• How to complete this task
Restate all of the data below word for word.

Data records START

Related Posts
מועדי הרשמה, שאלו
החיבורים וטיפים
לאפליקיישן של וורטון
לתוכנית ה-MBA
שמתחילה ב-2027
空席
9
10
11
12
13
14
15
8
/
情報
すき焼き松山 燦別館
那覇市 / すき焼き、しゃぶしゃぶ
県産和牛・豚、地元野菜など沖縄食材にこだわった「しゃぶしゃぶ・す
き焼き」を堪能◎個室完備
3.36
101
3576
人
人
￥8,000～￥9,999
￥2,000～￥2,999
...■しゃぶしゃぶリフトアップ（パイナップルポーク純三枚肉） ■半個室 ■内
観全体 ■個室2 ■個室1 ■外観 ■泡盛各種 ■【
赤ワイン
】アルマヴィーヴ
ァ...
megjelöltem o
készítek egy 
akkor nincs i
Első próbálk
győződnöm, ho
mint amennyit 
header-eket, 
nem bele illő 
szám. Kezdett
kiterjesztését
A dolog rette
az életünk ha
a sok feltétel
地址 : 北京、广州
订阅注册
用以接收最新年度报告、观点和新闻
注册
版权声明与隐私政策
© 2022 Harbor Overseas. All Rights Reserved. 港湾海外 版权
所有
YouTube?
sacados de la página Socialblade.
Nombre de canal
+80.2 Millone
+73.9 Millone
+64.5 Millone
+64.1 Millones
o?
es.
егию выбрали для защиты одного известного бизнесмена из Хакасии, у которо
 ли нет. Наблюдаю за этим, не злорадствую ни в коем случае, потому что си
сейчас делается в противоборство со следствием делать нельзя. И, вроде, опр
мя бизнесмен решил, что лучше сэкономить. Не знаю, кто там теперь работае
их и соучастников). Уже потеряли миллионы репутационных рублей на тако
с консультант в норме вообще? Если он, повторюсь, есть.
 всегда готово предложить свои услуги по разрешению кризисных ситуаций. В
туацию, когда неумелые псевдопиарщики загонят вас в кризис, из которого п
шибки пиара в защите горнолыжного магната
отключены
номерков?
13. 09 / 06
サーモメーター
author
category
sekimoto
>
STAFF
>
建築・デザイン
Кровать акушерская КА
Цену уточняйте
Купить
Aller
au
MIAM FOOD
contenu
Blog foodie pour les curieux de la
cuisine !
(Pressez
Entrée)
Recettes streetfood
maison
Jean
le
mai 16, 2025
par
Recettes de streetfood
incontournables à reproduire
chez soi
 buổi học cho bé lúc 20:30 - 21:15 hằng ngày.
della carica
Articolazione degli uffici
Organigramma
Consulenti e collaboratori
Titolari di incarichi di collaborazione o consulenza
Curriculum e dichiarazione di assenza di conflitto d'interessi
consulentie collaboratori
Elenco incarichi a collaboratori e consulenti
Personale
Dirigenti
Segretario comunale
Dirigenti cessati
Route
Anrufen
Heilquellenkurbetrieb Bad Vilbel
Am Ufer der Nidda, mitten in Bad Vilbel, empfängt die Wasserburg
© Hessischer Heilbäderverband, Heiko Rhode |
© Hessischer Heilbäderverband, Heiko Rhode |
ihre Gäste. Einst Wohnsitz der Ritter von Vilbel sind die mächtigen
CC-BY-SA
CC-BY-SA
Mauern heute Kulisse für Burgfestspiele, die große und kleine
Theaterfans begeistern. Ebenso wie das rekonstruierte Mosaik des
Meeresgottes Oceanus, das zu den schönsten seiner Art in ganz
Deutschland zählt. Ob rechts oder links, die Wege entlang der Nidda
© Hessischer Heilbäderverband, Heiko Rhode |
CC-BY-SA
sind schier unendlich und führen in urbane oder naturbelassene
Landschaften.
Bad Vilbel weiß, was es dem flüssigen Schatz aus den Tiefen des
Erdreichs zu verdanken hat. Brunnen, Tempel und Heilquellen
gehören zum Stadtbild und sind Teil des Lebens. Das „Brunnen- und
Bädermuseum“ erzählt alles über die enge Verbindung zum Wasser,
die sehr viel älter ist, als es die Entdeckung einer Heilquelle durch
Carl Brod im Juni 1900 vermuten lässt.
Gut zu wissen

Data records END

• Exercise result
Related Posts
מועדי הרשמה, שאלו
החיבורים וטיפים
לאפליקיישן של וורטון
לתוכנית ה-MBA
שמתחילה ב-2027
空席
9
10
11
12
13
14
15
8
/
情報
すき焼き松山 燦別館
那覇市 / すき焼き、しゃぶしゃぶ
県産和牛・豚、地元野菜など沖縄食材にこだわった「しゃぶしゃぶ・す
き焼き」を堪能◎個室完備
3.36
101
3576
人
人
￥8,000～￥9,999
￥2,000～￥2,999
...■しゃぶしゃぶリフトアップ（パイナップルポーク純三枚肉） ■半個室 ■内
観全体 ■個室2 ■個室1 ■外観 ■泡盛各種 ■【
赤ワイン
】アルマヴィーヴ
ァ...
megjelöltem o
készítek egy 
akkor nincs i
Első próbálk
győződnöm, ho
mint amennyit 
header-eket, 
nem bele illő 
szám. Kezdett
kiterjesztését
A dolog rette
az életünk ha
a sok feltétel
地址 : 北京、广州
订阅注册
用以接收最新年度报告、观点和新闻
注册
版权声明与隐私政策
© 2022 Harbor Overseas. All Rights Reserved. 港湾海外 版权
所有
YouTube?
sacados de la página Socialblade.
Nombre de canal
+80.2 Millone
+73.9 Millone
+64.5 Millone
+64.1 Millones
o?
es.
егию выбрали для защиты одного известного бизнесмена из Хакасии, у которо
 ли нет. Наблюдаю за этим, не злорадствую ни в коем случае, потому что си
сейчас делается в противоборство со следствием делать нельзя. И, вроде, опр
мя бизнесмен решил, что лучше сэкономить. Не знаю, кто там теперь работае
их и соучастников). Уже потеряли миллионы репутационных рублей на тако
с консультант в норме вообще? Если он, повторюсь, есть.
 всегда готово предложить свои услуги по разрешению кризисных ситуаций. В
туацию, когда неумелые псевдопиарщики загонят вас в кризис, из которого п
шибки пиара в защите горнолыжного магната
отключены
номерков?
13. 09 / 06
サーモメーター
author
category
sekimoto
>
STAFF
>
建築・デザイン
Кровать акушерская КА
Цену уточняйте
Купить
Aller
au
MIAM FOOD
contenu
Blog foodie pour les curieux de la
cuisine !
(Pressez
Entrée)
Recettes streetfood
maison
Jean
le
mai 16, 2025
par
Recettes de streetfood
incontournables à reproduire
chez soi
 buổi học cho bé lúc 20:30 - 21:15 hằng ngày.
della carica
Articolazione degli uffici
Organigramma
Consulenti e collaboratori
Titolari di incarichi di collaborazione o consulenza
Curriculum e dichiarazione di assenza di conflitto d'interessi
consulentie collaboratori
Elenco incarichi a collaboratori e consulenti
Personale
Dirigenti
Segretario comunale
Dirigenti cessati
Route
Anrufen
Heilquellenkurbetrieb Bad Vilbel
Am Ufer der Nidda, mitten in Bad Vilbel, empfängt die Wasserburg
© Hessischer Heilbäderverband, Heiko Rhode |
© Hessischer Heilbäderverband, Heiko Rhode |
ihre Gäste. Einst Wohnsitz der Ritter von Vilbel sind die mächtigen
CC-BY-SA
CC-BY-SA
Mauern heute Kulisse für Burgfestspiele, die große und kleine
Theaterfans begeistern. Ebenso wie das rekonstruierte Mosaik des
Meeresgottes Oceanus, das zu den schönsten seiner Art in ganz
Deutschland zählt. Ob rechts oder links, die Wege entlang der Nidda
© Hessischer Heilbäderverband, Heiko Rhode |
CC-BY-SA
sind schier unendlich und führen in urbane oder naturbelassene
Landschaften.
Bad Vilbel weiß, was es dem flüssigen Schatz aus den Tiefen des
Erdreichs zu verdanken hat. Brunnen, Tempel und Heilquellen
gehören zum Stadtbild und sind Teil des Lebens. Das „Brunnen- und
Bädermuseum“ erzählt alles über die enge Verbindung zum Wasser,
die sehr viel älter ist, als es die Entdeckung einer Heilquelle durch
Carl Brod im Juni 1900 vermuten lässt.
Gut zu wissen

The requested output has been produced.